More background info:
The DC motor will run for one minute, twice a day.
The system needs to be connected to power 24/7 . It will be used only twice a day, but what time of the day it will be needed is not set.
The system is in a remote location, with no-one to monitor it. For any maintenance, I need to drive 6-7 hours to get to it.

When I start the motor, my code on the ESP32 gradually increases the PWM duty cycle from 0 to 98% over 500 milliseconds, and when I stop it, I gradually reduce the PWM duty cycle from 98% to 0% over 333 ms.

The PWM switching frequency is 15KHz, which is recommended for this controller.

The DC motor has a worm drive gear box, and it is pushing a 2000 lbs load which is on wheels. To give an idea of the force needed: If I disconnect the drive system, I can hardly push the load myself while standing on a ladder (it is high above ground), so I'd assume I am pushing at most with 50lbs if I'd put a scale.

When the controller burned, the heat sink wasn't even warm. It was a part not under the heat sink that burned.

The first controller burned because I set it to 100% PWM duty cycle, and the documentation mentioned not to exceed 98%. I'm dissapointed it did not have any protection against it, but anyway, I should have read the doc more carefully.

Thanks much,
-Ozer.

 

I read that when a DC motor slows down, it can act as a generator, and supply high current back to the system.
-Ozer.

Just about all DC motors generate, This opposes the applied voltage.
What it sounds like is you need suitable current protection devices of some kind, what is in place now for protection?

 

I would go for a much higher powered controller.
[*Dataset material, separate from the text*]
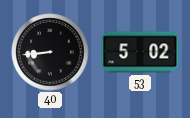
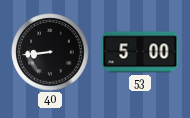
53: 5:02 -> 5:00
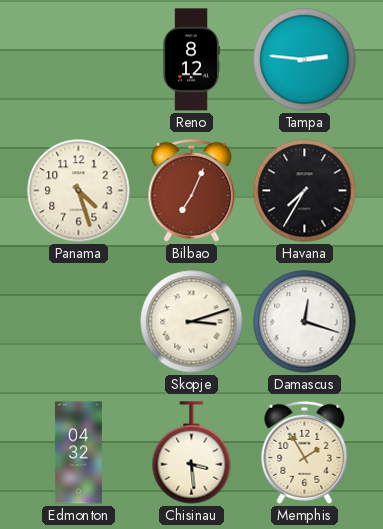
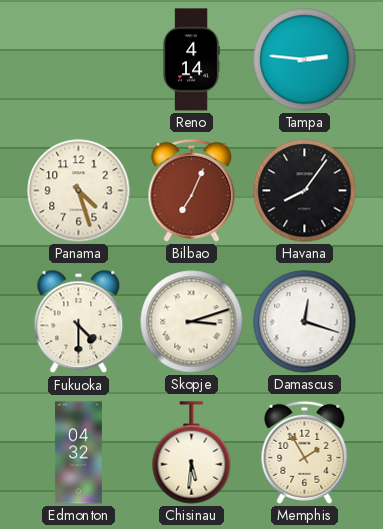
Reno: 8:12 -> 4:14
Havana: 7:35 -> 8:06
Fukuoka: none -> 4:30
Chisinau: 3:29 -> 5:31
The motor stall current will be a lot higher than the running current and even tho you are ramping the PWM up, the higher current needs to be taken into account. And for such a load, just ramping up for 500mS may still be too fast.
Try running it on a car battery for your testing, with an added trickle charger connected when you finally install it. As it runs so infrequently, you will not need a bigger power supply.

 

What it sounds like is you need suitable current protection devices of some kind, what is in place now for protection?

There is no protection. My setup is, 12V DC Power Supply -> Controller -> DC Motor, and an ESP32 connected to the Controller with its own 5V power. In the attached pic the ESP32 pin header is disconnected, but that is pretty much the entire setup.

 

500Ms is not a very long ramp up time, can you take a leaf out of the TM units that take a few seconds to ramp up, Some use a method of using a SCR to slowly switch the HV DC from 0 to max over the required period.

 

I would go for a much higher powered controller. The motor stall current will be a lot higher than the running current and even tho you are ramping the PWM up, the higher current needs to be taken into account. And for such a load, just ramping up for 500mS may still be too fast.
Try running it on a car battery for your testing, with an added trickle charger connected when you finally install it. As it runs so infrequently, you will not need a bigger power supply.
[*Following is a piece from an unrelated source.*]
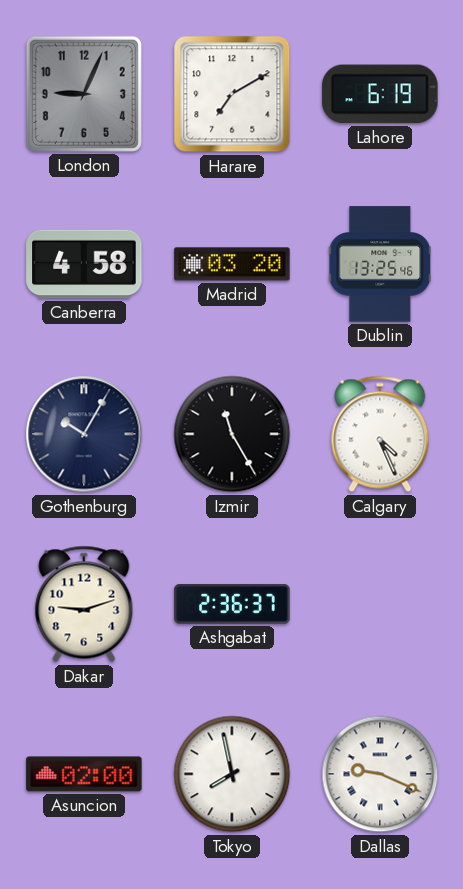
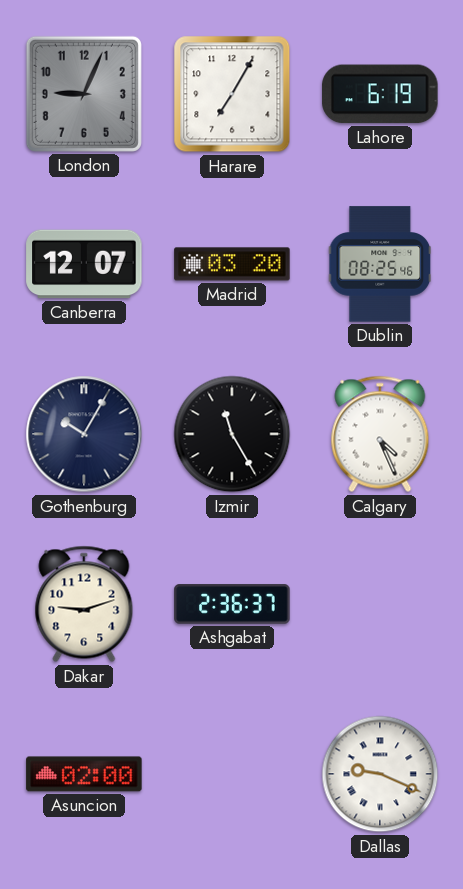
Harare: 7:10 -> 7:05
Canberra: 4:58 -> 12:07
Dublin: 13:25 -> 08:25
Tokyo: 7:58 -> none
dendad, are you saying not to use the Power Supply at all? <Looking up what a trickle charger is/>. Ok, makes sense <after reading about Trickle charges/>. So just pick up a 12V Car battery, and a trickle charger from Amazon.
Also, increase ramp up time, and slow down time. And find a higher rated controller, which might be the challenging part.

 

500Ms is not a very long ramp up time, can you take a leaf out of the TM units that take a few seconds to ramp up, Some use a method of using a SCR to slowly switch the HV DC from 0 to max over the required period.
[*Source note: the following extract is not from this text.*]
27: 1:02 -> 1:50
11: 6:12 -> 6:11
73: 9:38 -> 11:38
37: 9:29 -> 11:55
I can easily increase the ramp up time. The slow-down needs some consideration, as I need to stop the system at a specific location. I have limit switches that I will use to slow down and stop. I will experiment with those, but will keep in mind to start/stop it over a few seconds.

 

Quite a problem you have.. Now I have questions: what were the conditions when the controller burned up? Also, what are the conditions for running when the controller does not burn up?
By conditions I mean how much load , approximate speed, increasing or decreasing speed? Does the controller require an added heat sink?? Are all of the motor and power connection wires sized for the required current?
AND, as for a DC motor running as a generator, that only happens while the motor drive power is less than would be required to spin it at whatever RPM it is turning, that is, when the motor is being driven rather than driving.
That would be like coasting down a hill in a motor powered vehicle

 

AND, as for a DC motor running as a generator, that only happens while the motor drive power is less than would be required to spin it at whatever RPM it is turning, that is, when the motor is being driven rather than driving.
That would be like coasting down a hill in a motor powered vehicle

Not in my experience, where do you think the BEMF comes from to limit the current on a driven motor,
From one of my very OLD academic Note books.

" As an armature turns, the conductors cross the magnetic field and a voltage is generated in them.
This voltage is the same whether the armature is turned as a generator, or as a motor. When it's turned as a motor, this voltage is called the 'back EMF "

 

Quite a problem you have.. Now I have questions: what were the conditions when the controller burned up? Also, what are the conditions for running when the controller does not burn up?

To clarify what I'm doing, and to show the operation of the motor check out this video
In case you are wondering, it is (will be) an observatory.

This was the first time I ran the system under load. And a few minutes later the controller burned. I didn't even run it the entire length, because I was checking for any obstructions, etc. But of course the frequent start/stop action might have contributed to the issue.

 

Not in my experience, where do you think the BEMF comes from to limit the current on a driven motor,
From one of my very OLD academic Note books.

" As an armature turns, the conductors cross the magnetic field and a voltage is generated in them.
This voltage is the same whether the armature is turned as a generator, or as a motor. When it's turned as a motor, this voltage is called the 'back EMF "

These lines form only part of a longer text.